Would you pay $1,100 for a kilogram of specialty coffee beans? What if they were pooped out by an elephant?
It may sound like the stuff of satire, but that's exactly what's on the menu at four Maldives resorts and one in Thailand. The Anantara Hotels, Resorts and Spas properties offer Black Ivory Coffee, a specialty brew made with beans digested and "naturally refined" by Thai elephants.

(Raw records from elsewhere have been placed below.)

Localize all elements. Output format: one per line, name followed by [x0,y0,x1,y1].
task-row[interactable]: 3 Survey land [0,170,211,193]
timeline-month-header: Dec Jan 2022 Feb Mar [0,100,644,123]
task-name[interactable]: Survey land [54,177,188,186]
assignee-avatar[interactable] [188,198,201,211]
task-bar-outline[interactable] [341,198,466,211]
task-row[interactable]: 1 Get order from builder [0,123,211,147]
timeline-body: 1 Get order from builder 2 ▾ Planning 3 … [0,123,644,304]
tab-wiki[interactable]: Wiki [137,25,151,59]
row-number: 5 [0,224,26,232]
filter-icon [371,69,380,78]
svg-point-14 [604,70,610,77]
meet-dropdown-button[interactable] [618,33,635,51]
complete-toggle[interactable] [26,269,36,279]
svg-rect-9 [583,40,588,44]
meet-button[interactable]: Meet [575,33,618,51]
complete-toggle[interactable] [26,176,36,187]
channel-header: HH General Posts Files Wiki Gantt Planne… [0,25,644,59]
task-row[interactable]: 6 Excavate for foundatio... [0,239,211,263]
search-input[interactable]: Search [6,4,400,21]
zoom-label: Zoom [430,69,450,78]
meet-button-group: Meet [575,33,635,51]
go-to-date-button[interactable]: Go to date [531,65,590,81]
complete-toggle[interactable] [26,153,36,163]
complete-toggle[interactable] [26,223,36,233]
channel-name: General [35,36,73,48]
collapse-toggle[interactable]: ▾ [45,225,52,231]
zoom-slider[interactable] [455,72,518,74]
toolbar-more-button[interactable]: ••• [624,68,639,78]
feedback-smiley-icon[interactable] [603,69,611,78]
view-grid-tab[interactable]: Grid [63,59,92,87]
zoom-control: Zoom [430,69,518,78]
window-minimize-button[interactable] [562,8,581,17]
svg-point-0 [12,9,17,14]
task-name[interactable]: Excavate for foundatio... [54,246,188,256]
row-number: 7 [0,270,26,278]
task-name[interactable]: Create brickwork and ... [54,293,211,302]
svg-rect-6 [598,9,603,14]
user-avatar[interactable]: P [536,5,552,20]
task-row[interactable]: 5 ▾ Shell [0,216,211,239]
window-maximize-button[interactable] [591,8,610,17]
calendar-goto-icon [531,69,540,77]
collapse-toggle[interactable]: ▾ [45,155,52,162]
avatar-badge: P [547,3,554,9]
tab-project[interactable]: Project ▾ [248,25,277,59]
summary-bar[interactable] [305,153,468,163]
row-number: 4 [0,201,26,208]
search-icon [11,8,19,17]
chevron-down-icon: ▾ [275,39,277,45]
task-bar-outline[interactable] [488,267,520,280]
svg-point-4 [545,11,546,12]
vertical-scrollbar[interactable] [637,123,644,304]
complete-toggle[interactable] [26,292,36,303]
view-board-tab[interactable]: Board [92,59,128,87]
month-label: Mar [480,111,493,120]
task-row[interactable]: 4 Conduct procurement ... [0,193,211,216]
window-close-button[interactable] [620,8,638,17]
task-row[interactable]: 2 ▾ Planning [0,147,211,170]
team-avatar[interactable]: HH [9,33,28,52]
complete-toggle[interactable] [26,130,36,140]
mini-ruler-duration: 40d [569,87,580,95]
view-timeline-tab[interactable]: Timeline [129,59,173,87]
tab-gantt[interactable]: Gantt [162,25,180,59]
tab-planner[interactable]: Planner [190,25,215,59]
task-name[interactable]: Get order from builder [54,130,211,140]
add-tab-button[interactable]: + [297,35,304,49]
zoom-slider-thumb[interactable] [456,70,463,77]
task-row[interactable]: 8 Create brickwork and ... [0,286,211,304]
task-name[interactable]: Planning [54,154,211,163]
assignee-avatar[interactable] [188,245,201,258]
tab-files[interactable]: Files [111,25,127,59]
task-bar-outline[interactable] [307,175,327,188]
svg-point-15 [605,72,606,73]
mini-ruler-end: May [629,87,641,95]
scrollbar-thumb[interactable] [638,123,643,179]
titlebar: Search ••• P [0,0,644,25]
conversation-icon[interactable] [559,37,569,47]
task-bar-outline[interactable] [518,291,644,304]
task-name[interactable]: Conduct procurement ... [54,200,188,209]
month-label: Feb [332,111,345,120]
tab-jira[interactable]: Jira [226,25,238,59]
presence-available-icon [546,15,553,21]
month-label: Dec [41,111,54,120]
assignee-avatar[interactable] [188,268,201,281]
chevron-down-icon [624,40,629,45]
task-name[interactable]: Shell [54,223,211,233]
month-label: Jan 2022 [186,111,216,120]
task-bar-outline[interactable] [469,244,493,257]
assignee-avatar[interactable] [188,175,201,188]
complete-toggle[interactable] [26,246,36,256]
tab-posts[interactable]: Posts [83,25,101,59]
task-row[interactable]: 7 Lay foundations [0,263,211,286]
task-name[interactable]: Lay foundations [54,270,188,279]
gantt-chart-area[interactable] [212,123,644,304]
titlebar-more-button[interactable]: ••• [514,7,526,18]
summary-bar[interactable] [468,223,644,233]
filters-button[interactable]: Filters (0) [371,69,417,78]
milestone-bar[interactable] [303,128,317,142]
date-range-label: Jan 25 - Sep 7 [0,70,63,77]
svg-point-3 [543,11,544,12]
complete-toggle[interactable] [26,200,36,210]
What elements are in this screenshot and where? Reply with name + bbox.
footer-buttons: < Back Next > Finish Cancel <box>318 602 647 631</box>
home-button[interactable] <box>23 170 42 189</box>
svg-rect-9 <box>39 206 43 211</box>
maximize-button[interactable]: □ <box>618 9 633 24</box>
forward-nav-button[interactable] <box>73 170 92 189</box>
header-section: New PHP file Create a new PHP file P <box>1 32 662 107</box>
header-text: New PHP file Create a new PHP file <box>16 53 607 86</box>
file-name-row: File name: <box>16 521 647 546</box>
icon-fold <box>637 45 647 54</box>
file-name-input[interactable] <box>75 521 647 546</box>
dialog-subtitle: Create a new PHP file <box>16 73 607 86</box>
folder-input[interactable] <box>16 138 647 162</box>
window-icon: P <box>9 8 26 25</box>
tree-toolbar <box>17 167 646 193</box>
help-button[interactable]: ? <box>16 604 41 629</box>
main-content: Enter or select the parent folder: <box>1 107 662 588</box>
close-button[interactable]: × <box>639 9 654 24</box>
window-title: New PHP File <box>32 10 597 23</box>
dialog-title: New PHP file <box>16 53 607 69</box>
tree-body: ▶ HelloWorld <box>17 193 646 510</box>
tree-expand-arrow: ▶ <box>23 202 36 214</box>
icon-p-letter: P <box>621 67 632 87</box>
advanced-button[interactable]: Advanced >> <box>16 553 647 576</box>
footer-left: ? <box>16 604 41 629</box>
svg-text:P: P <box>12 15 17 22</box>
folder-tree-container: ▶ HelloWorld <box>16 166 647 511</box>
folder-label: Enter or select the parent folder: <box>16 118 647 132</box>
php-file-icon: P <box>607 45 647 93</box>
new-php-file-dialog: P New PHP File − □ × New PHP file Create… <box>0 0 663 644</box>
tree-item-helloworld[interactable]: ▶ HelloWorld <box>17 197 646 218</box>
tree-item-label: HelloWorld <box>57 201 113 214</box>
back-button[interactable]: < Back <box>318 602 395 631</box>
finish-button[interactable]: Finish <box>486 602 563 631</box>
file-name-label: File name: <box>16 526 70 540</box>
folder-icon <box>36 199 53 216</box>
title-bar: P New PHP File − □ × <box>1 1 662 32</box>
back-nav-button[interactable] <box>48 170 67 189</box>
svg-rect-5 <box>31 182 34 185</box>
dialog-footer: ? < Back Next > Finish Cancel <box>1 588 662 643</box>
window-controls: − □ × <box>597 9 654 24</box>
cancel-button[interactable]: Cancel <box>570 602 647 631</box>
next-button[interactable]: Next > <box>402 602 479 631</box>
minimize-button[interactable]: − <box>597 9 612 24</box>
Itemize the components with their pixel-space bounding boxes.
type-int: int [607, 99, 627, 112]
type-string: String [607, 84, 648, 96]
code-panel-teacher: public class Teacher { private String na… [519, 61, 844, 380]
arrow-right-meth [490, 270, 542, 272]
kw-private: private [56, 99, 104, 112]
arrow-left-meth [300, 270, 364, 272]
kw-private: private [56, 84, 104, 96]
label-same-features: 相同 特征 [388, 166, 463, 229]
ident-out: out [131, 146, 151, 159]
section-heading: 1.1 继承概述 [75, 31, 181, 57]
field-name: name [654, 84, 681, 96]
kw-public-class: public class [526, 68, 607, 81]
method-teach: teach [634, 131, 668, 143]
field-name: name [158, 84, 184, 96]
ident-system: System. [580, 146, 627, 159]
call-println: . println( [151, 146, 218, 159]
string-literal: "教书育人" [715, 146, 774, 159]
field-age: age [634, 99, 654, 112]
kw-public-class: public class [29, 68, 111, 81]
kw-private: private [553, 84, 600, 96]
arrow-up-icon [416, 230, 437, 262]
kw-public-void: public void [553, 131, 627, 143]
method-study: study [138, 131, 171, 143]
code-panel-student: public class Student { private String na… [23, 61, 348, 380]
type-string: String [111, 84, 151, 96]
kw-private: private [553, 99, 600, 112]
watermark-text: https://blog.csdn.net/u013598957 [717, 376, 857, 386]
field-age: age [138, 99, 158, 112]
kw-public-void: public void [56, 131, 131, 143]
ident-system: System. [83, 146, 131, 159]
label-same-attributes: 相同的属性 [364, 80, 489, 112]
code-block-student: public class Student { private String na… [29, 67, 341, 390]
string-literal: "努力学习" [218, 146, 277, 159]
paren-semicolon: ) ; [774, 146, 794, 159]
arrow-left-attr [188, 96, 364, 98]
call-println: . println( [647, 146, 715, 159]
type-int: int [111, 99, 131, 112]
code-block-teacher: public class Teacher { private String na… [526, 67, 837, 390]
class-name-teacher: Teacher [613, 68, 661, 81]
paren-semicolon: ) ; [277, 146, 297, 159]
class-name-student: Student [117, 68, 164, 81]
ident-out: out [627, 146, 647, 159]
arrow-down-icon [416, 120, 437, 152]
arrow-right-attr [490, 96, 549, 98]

According to a release, the off-kilter process engenders the beans with a special quality:
Research indicates that during digestion, the enzymes of the elephant break down coffee protein. Since protein is one of the main factors responsible for bitterness in coffee, less protein means almost no bitterness.
Only about 50 kilograms of the stuff are available for purchase, and each one will cost the adventurous drinker $1,100 per kilogram. About.com figures that amounts to about $50 a cup. For comparison sake, 16 oz. of Starbuck's House Blend retails for only $11.95 on its web site.
Of course, the notion of roasting pooped-out beans isn't a new one. In 2010, word spread about what was then thought to be the most expensive coffee in the world: kopi luwak, a Southeast Asian brew made from coffee berries passed through the digestive tract of an Asian palm civet.
At the time, kopi luwak went for $100-600 a pound -- cheap compared to Black Ivory Coffee.
Coffee isn't the only beverage to get into the dung business. Earlier this year, a Chinese businessman announced he planned to sell organic green tea grown with panda dung for more than $200 a cup.